Back in the 1990s, when Sheldon Adelson was developing Comdex and The Venetian resort, GamingToday founder Chuck Di Rocco often referred to Adelson as "the little engine that could."
If Chuck were alive today he’d be calling Adelson the "little engine that has."
At 5-foot-7, the 71-year old Adelson might be little by haberdasher standards, but as an engine he’s a human dynamo. Just look at his accomplishments.
Adelson’s Venetian is one of the premier Las Vegas resorts. It has the highest occupancy rate (98.3%) and highest average daily room rate ($219) of any hotel on the Strip, and its annual revenues are second only to Bellagio’s.
Since its opening in 1999, The Venetian has added a 1,000-suite tower, Venezia, and Adelson is currently building a second resort, the $1.7 billion Palazzo, at the corner of Twain and the Strip.

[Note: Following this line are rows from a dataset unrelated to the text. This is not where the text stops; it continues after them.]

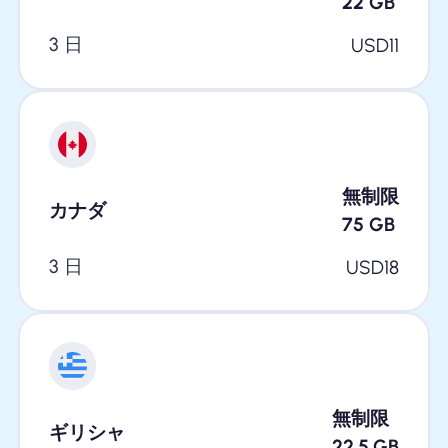
22
GB
3 日
USD
11
無制限
カナダ
75
GB
3 日
USD
18
無制限
ギリシャ
22.5
GB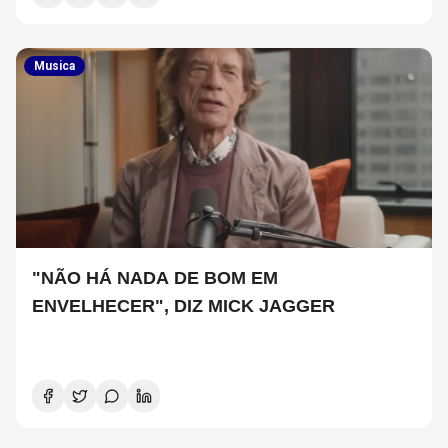
Musica
"NÃO HÁ NADA DE BOM EM
ENVELHECER", DIZ MICK JAGGER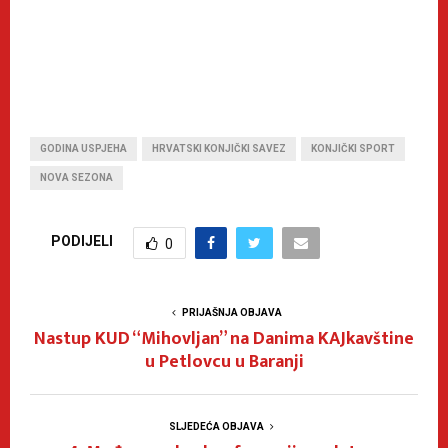
GODINA USPJEHA
HRVATSKI KONJIČKI SAVEZ
KONJIČKI SPORT
NOVA SEZONA
PODIJELI
0
PRIJAŠNJA OBJAVA
Nastup KUD “Mihovljan” na Danima KAJkavštine
u Petlovcu u Baranji
SLJEDEĆA OBJAVA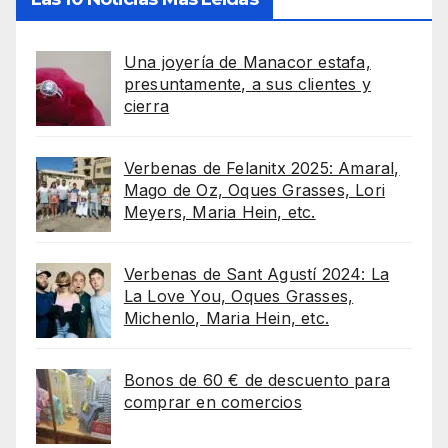
Una joyería de Manacor estafa,
presuntamente, a sus clientes y
cierra
Verbenas de Felanitx 2025: Amaral,
Mago de Oz, Oques Grasses, Lori
Meyers, Maria Hein, etc.
Verbenas de Sant Agustí 2024: La
La Love You, Oques Grasses,
Michenlo, Maria Hein, etc.
Bonos de 60 € de descuento para
comprar en comercios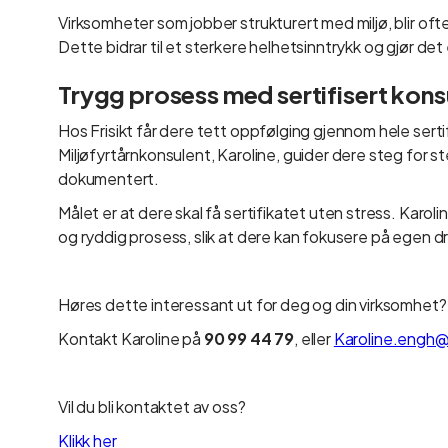
Virksomheter som jobber strukturert med miljø, blir of
Dette bidrar til et sterkere helhetsinntrykk og gjør det 
Trygg prosess med sertifisert kons
Hos Frisikt får dere tett oppfølging gjennom hele serti
Miljøfyrtårnkonsulent, Karoline, guider dere steg for ste
dokumentert.
Målet er at dere skal få sertifikatet uten stress. Karolin
og ryddig prosess, slik at dere kan fokusere på egen dr
Høres dette interessant ut for deg og din virksomhet?
Kontakt Karoline på
90 99 44 79
, eller
Karoline.engh@f
Vil du bli kontaktet av oss?
Klikk her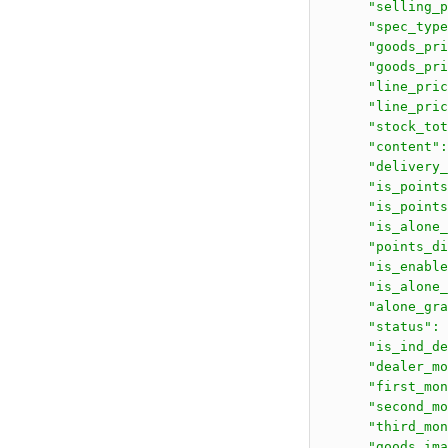
      "selling_p
      "spec_type
      "goods_pri
      "goods_pri
      "line_pric
      "line_pric
      "stock_tot
      "content":
      "delivery_
      "is_points
      "is_points
      "is_alone_
      "points_di
      "is_enable
      "is_alone_
      "alone_gra
      "status": 
      "is_ind_de
      "dealer_mo
      "first_mon
      "second_mo
      "third_mon
      "goods_ima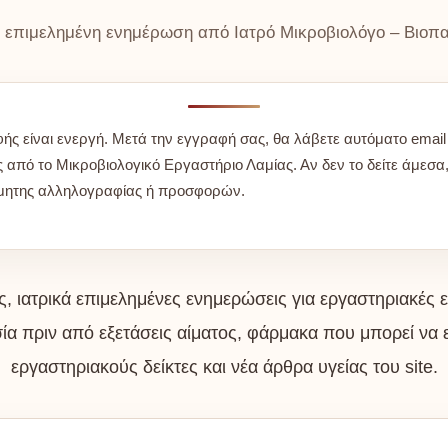
ά επιμελημένη ενημέρωση από Ιατρό Μικροβιολόγο – Βιοπ
ς είναι ενεργή. Μετά την εγγραφή σας, θα λάβετε αυτόματο email
από το Μικροβιολογικό Εργαστήριο Λαμίας. Αν δεν το δείτε άμεσα, 
μητης αλληλογραφίας ή προσφορών.
, ιατρικά επιμελημένες ενημερώσεις για εργαστηριακές 
ία πριν από εξετάσεις αίματος, φάρμακα που μπορεί να
εργαστηριακούς δείκτες και νέα άρθρα υγείας του site.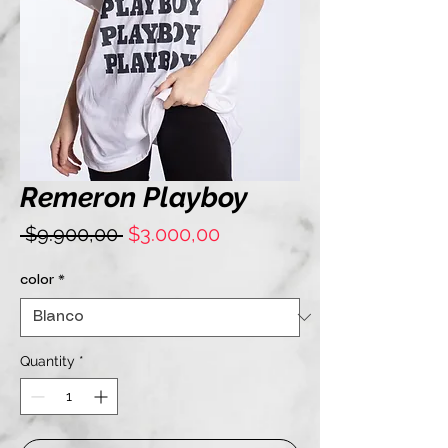
Remeron Playboy
Regular
Sale
 $9.900,00 
$3.000,00
Price
Price
color
*
Quantity
*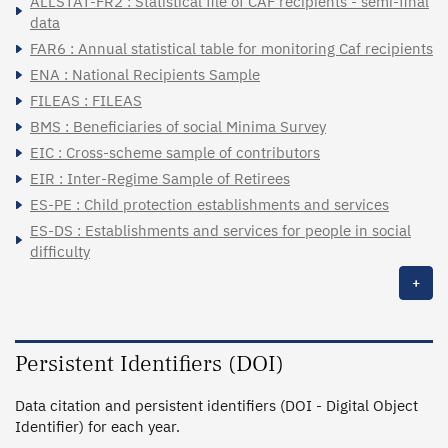
ALLSTAT-FR2 : Statistical file of CAF recipients - semi-final
data
FAR6 : Annual statistical table for monitoring Caf recipients
ENA : National Recipients Sample
FILEAS : FILEAS
BMS : Beneficiaries of social Minima Survey
EIC : Cross-scheme sample of contributors
EIR : Inter-Regime Sample of Retirees
ES-PE : Child protection establishments and services
ES-DS : Establishments and services for people in social
difficulty
+
Persistent Identifiers (DOI)
Data citation and persistent identifiers (DOI - Digital Object
Identifier) for each year.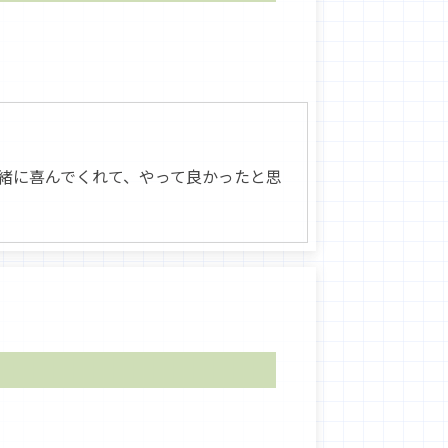
緒に喜んでくれて、やって良かったと思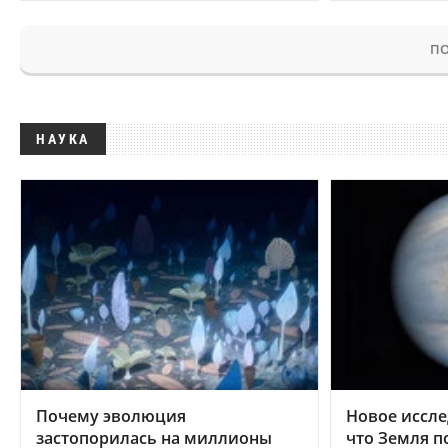
ПО
НАУКА
Почему эволюция
Новое иссле
застопорилась на миллионы
что Земля п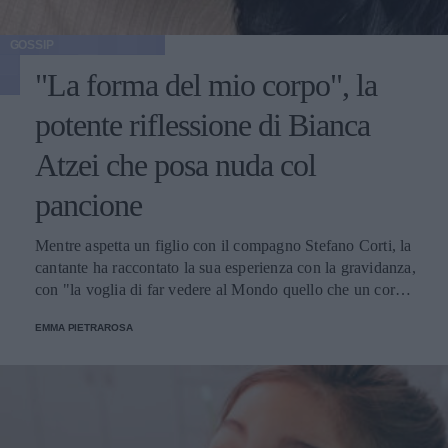
GOSSIP
"La forma del mio corpo", la
potente riflessione di Bianca
Atzei che posa nuda col
pancione
Mentre aspetta un figlio con il compagno Stefano Corti, la
cantante ha raccontato la sua esperienza con la gravidanza,
con "la voglia di far vedere al Mondo quello che un corpo
riesce naturalmente a fare, l’immensità di un dono".
EMMA PIETRAROSA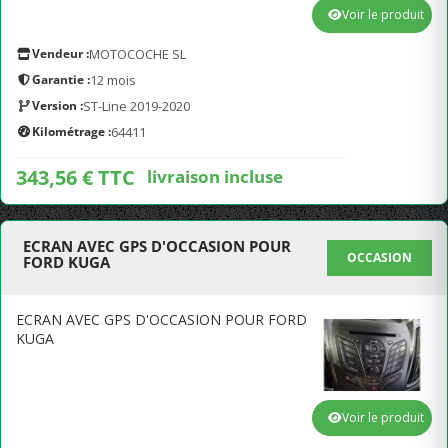
Voir le produit
Vendeur :
MOTOCOCHE SL
Garantie :
12 mois
Version :
ST-Line 2019-2020
Kilométrage :
64411
343,56 € TTC
livraison incluse
ECRAN AVEC GPS D'OCCASION POUR
OCCASION
FORD KUGA
ECRAN AVEC GPS D'OCCASION POUR FORD
KUGA
Voir le produit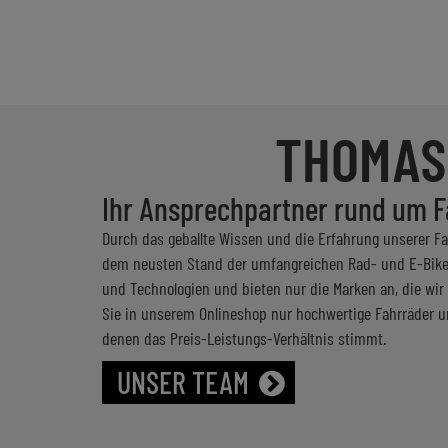
THOMAS
Ihr Ansprechpartner rund um F
Durch das geballte Wissen und die Erfahrung unserer F
dem neusten Stand der umfangreichen Rad- und E-Bike
und Technologien und bieten nur die Marken an, die wir
Sie in unserem Onlineshop nur hochwertige Fahrräder un
denen das Preis-Leistungs-Verhältnis stimmt.
UNSER TEAM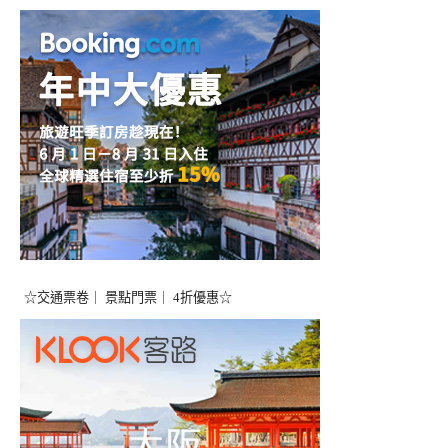
☆交通票卷｜ 景點門票｜ 4折優惠☆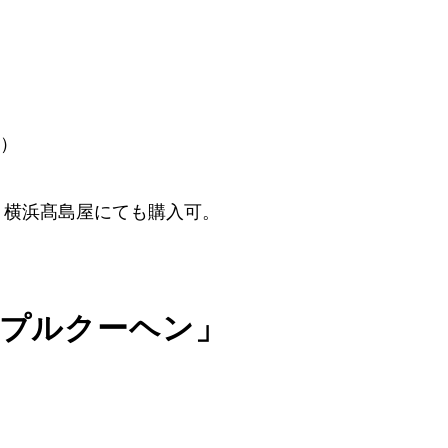
時）
 横浜髙島屋にても購入可。
ップルクーヘン」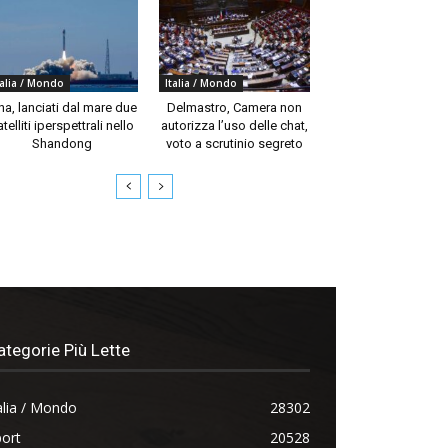
talia / Mondo
Italia / Mondo
na, lanciati dal mare due
Delmastro, Camera non
telliti iperspettrali nello
autorizza l’uso delle chat,
Shandong
voto a scrutinio segreto
ategorie Più Lette
alia / Mondo
28302
ort
20528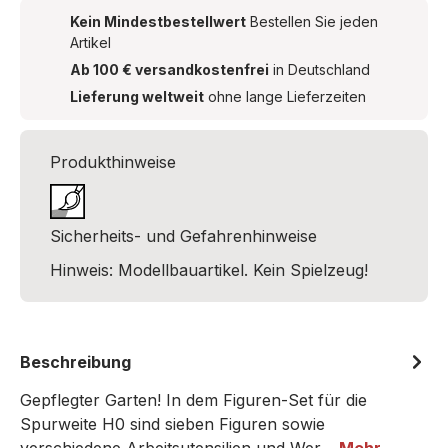
Kein Mindestbestellwert
Bestellen Sie jeden
Artikel
Ab 100 € versandkostenfrei
in Deutschland
Lieferung weltweit
ohne lange Lieferzeiten
Produkthinweise
Sicherheits- und Gefahrenhinweise
Hinweis: Modellbauartikel. Kein Spielzeug!
Beschreibung
Gepflegter Garten! In dem Figuren-Set für die
Spurweite H0 sind sieben Figuren sowie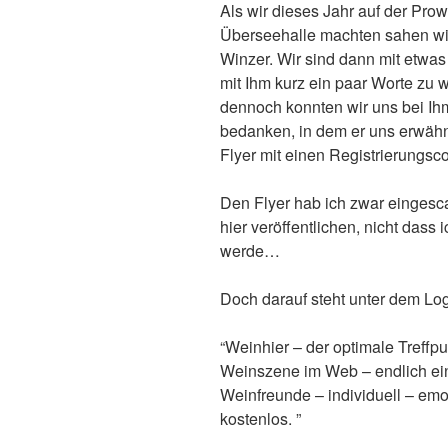
Als wir dieses Jahr auf der Prow
Überseehalle machten sahen wir
Winzer. Wir sind dann mit etwa
mit Ihm kurz ein paar Worte zu
dennoch konnten wir uns bei Ihm
bedanken, in dem er uns erwähnt
Flyer mit einen Registrierungsc
Den Flyer hab ich zwar eingesca
hier veröffentlichen, nicht dass 
werde…
Doch darauf steht unter dem L
“Weinhier – der optimale Treffp
Weinszene im Web – endlich ei
Weinfreunde – individuell – emo
kostenlos. ”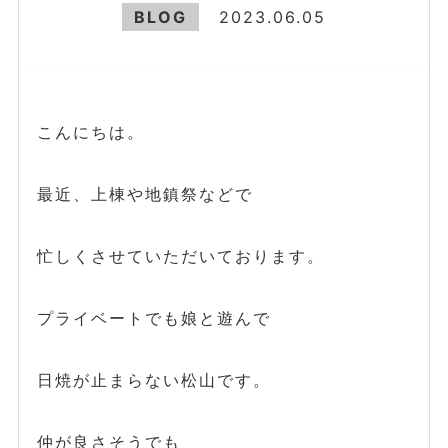
BLOG
2023.06.05
こんにちは。
最近、上棟や地鎮祭などで
忙しくさせていただいております。
プライベートでも娘と遊んで
日焼が止まらない松山です。
仲が良さそうでも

Last year, Adelson opened the Sands Macau casino on the coast of China. The first of three casinos to be licensed by the Macau government, Sands Macau generated a net income of $60.7 million in its first full quarter of operation, based on a table drop of $972 million.
Capping his rise to billionaire extraordinaire, Adelson last December took his company, Las Vegas Sands Inc., public. His share of the $17.5 billion market cap is worth about $15 billion, which makes Adelson the 11th richest person in the U.S.
Although it may seem like everything Adelson touches — Comdex, the Sands Expo and Convention Center, The Venetian, Sands Macau — turns to gold, it hasn’t always been that way. In fact, Adelson often sees himself as an entrepreneurial Rodney Dangerfield.
"I’ve been met with ridicule in every industry I’ve entered," Adelson says. "It’s been that way all my life."
Adelson adds he’s always battled adversity, even as a youngster growing up in Dorchester, Massachusetts.
"All the Irish boys from South Boston used to beat up all of the Jewish kids," he says.
The son of Jewish Ukranian immigrants, Adelson went to work hawking newspapers on local street corners when he was 12. He expanded his "business" by borrowing $200 from his uncle and leasing two city corners, where he had the exclusive right to sell papers.
In the years that followed, Adelson worked as a mortgage broker, investment adviser and financial consultant in New York. He also ran his own tour business in Boston.
That tour operation in the 1980s brought him to Las Vegas, where he developed Comdex, the world’s largest trade show. His formula was simple: rent space for 15Â¡ a foot and lease it to computer industry nerds for $40 a foot. He also charged extra for loading, electrical outlets, on-site ads, flowers and other services.
"I’m not in business to make money for the other guy," he explains. "I’m in business to make money for myself."
And make it he did. In 1995, Adelson cashed out Comdex for $862 million (his 59% share was worth about $510 million).
A year later, Adelson leveled the old Sands Hotel, the former Rat Pack hangout that he purchased for $128 million, and built the Sands Expo and Convention Center. Soon afterward he began work on The Venetian, which generated raised eyebrows from some of Las Vegas’ old guard.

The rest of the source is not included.